Features missing that may be added soon:

  • Rate limiting/freemium-ness. Full discloure: I built this for me, and I'd be happy to share, but I don't want to run up a big bill. There might be some mechanism like allowing GitHub Sponsors to use it.
  • API Changes, including URL scheme changes. Existing URLs might break. At time of writing this has been up for all of a day. There's no API versioning - which means it's a very unstable "v0".
  • Caching/better CDN usage. The implementation is laughably inefficient, and hits multiple GitHub APIs and extracts a whole zip file, to serve every individual request.
  • Anonymous mode - for public repositories, allow unauthenticated users to view artifacts.

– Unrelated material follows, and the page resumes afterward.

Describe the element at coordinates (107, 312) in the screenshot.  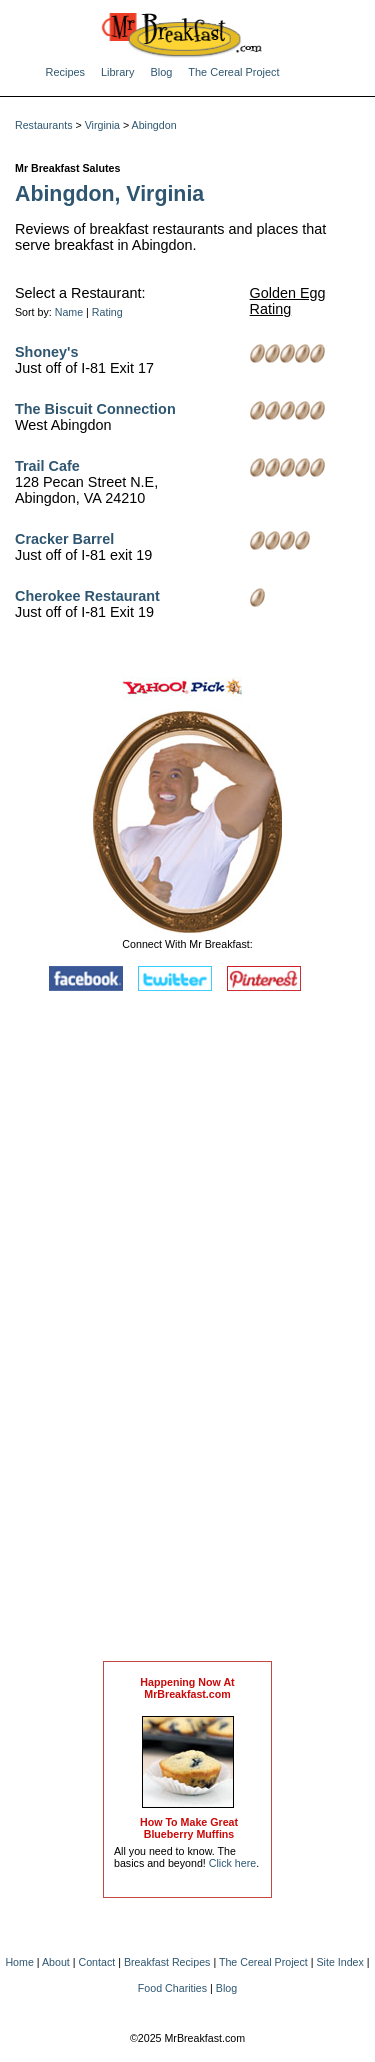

  • A GitHub Action. This would just be a very thin wrapper for actions/upload-artifact and echo 'https://mmkal.com/...', but could do stuff like writing to $GITHUB_STEP_SUMMARY too.
  • Switch to https://authjs.dev (opens in a new tab)
  • More recipes. My first use case for this was playwright test reporting, but there are plenty of other recipes that would be useful too:
    • deno test
    • bun test
    • java testing?
  • An autoinstaller. Sign in, select a repo, and a pull request to add the artifact viewer to all workflows that use upload-artifact is opened.